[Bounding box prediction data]

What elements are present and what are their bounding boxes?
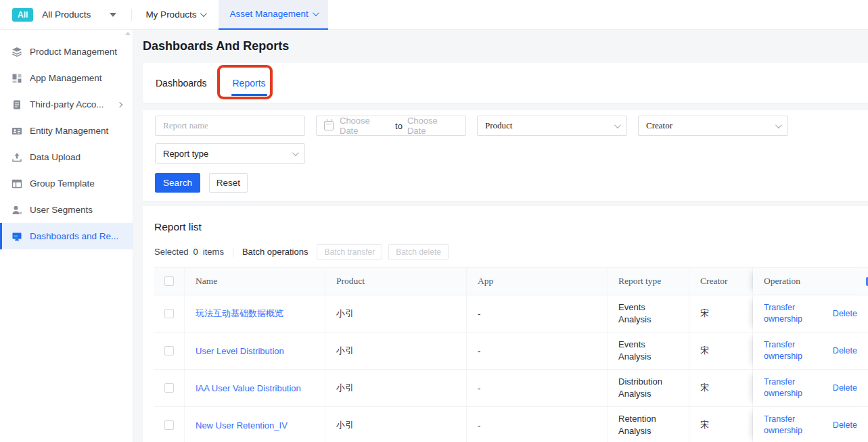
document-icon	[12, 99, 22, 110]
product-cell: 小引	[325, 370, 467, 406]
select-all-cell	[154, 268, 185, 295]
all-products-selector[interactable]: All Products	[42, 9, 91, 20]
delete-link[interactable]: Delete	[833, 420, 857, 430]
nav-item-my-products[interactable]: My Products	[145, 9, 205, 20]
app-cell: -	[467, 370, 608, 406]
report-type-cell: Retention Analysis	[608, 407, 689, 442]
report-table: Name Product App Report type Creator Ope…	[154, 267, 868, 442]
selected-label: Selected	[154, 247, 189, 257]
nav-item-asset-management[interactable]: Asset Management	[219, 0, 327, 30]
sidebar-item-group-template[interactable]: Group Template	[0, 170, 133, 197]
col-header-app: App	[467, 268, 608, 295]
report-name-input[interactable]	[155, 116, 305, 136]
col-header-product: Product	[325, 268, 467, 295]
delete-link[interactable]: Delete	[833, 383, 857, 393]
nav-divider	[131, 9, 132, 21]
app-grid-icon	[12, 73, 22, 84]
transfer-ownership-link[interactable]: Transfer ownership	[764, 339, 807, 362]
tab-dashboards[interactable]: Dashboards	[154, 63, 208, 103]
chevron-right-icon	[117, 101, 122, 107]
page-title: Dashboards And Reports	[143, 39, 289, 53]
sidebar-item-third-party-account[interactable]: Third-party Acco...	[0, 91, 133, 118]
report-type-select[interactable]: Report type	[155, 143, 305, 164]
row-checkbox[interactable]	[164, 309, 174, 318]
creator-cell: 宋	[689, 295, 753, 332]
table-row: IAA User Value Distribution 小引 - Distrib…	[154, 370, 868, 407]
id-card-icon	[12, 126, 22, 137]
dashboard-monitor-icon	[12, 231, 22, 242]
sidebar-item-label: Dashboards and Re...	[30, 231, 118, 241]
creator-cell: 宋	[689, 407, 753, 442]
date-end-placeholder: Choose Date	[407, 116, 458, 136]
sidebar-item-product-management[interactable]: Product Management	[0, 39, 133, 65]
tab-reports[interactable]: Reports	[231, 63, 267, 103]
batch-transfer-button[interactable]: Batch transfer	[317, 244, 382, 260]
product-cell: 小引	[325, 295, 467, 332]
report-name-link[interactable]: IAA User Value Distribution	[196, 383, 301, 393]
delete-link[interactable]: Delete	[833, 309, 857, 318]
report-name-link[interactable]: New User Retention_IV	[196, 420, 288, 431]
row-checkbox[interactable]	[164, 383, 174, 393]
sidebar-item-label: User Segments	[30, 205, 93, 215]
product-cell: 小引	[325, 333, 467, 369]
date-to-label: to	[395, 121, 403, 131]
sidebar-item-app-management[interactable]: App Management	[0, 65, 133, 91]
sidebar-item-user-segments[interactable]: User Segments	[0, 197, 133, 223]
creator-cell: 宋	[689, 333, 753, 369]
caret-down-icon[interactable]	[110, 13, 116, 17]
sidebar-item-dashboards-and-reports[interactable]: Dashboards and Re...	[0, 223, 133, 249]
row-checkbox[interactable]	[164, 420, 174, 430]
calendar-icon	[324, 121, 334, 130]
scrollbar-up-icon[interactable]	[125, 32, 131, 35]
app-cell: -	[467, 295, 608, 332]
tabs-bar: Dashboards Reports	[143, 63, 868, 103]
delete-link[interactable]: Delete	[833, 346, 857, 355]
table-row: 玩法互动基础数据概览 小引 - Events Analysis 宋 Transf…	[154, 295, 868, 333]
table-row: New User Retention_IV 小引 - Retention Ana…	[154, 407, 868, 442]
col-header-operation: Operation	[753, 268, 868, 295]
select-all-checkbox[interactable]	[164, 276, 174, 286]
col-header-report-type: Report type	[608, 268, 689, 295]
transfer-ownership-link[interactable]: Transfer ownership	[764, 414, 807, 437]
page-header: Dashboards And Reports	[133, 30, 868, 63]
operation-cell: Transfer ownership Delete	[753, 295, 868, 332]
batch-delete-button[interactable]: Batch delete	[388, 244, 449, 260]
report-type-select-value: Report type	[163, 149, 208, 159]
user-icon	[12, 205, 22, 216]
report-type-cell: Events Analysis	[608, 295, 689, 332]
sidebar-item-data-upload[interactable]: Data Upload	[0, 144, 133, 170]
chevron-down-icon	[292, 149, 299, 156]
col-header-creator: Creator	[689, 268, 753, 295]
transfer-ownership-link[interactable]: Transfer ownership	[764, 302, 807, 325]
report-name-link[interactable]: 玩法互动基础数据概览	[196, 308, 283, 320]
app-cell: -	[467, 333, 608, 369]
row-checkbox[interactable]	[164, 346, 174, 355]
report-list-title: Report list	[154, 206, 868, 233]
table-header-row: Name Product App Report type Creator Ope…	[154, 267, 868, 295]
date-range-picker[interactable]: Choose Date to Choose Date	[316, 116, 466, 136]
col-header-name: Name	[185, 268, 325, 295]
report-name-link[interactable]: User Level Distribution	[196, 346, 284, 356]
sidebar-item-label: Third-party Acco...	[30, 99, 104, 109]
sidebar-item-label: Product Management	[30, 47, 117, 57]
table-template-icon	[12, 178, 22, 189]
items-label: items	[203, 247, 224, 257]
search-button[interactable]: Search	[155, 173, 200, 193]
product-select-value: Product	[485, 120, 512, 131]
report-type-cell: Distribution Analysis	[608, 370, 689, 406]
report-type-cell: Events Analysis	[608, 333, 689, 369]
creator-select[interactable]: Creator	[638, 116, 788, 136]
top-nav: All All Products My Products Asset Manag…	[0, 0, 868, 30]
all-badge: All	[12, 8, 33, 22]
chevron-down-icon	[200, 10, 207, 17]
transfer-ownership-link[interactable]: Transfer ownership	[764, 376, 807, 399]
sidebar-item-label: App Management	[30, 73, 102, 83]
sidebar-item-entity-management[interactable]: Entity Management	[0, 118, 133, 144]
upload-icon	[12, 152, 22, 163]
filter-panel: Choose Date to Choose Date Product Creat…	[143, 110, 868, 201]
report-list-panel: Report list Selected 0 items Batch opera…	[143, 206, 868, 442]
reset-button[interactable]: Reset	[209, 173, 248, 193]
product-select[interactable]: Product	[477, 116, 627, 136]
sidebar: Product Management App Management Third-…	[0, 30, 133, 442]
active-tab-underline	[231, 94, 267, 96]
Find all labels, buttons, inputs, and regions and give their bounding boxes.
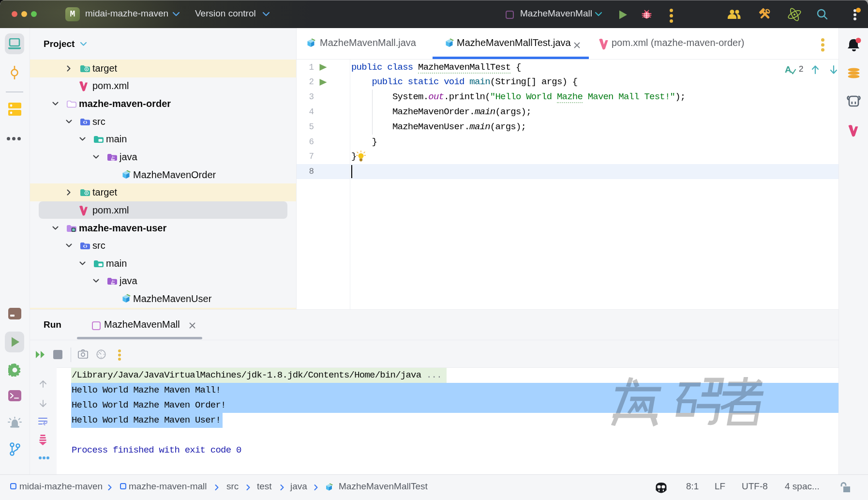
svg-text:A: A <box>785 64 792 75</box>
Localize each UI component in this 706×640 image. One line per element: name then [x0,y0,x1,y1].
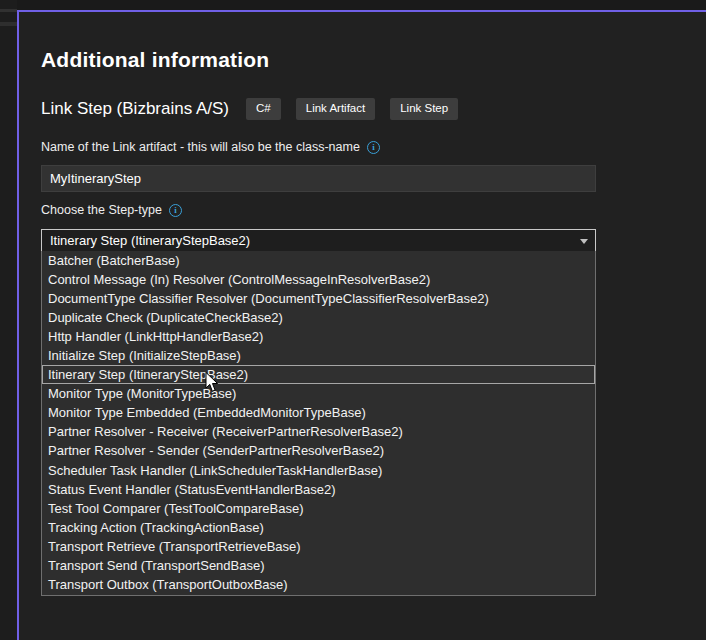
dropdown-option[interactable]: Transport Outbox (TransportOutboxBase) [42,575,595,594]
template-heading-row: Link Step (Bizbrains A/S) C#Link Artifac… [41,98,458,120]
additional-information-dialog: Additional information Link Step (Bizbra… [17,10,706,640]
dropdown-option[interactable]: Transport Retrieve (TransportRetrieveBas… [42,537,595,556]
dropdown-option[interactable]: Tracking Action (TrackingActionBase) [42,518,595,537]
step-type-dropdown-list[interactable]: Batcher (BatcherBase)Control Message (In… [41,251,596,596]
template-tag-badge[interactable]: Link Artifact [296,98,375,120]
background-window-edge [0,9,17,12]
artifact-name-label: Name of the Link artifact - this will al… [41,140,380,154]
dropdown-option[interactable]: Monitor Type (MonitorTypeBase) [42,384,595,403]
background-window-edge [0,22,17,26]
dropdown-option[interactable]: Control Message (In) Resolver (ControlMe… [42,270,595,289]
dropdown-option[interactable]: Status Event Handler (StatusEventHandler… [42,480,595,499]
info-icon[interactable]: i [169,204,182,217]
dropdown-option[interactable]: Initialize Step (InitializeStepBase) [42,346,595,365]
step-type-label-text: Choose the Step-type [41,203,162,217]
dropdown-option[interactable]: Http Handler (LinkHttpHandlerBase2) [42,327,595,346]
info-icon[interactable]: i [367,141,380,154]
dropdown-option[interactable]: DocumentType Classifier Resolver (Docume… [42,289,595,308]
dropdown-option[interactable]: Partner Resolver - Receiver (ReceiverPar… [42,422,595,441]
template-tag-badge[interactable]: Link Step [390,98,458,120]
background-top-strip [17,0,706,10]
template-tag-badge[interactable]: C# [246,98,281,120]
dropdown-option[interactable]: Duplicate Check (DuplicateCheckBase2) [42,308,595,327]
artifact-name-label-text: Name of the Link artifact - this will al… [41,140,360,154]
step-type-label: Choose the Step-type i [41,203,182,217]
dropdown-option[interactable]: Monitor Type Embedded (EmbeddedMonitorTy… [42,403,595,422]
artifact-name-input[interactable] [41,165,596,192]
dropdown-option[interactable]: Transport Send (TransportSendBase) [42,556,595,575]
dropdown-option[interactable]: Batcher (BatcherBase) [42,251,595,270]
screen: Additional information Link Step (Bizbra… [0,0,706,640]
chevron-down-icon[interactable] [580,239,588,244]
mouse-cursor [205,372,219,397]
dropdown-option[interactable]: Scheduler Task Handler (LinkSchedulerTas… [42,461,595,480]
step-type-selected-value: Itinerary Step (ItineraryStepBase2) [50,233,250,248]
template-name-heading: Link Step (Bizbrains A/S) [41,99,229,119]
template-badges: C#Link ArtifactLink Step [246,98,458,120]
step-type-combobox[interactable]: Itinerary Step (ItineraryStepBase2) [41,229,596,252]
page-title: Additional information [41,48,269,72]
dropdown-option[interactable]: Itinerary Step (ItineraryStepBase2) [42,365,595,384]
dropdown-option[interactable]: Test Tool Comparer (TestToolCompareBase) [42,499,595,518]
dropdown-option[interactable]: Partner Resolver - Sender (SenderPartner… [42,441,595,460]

What to do –
Copy here each line of the preceding records with "background" in it.

Answer to this problem –
background-window-edge [0,9,17,12]
background-window-edge [0,22,17,26]
background-top-strip [17,0,706,10]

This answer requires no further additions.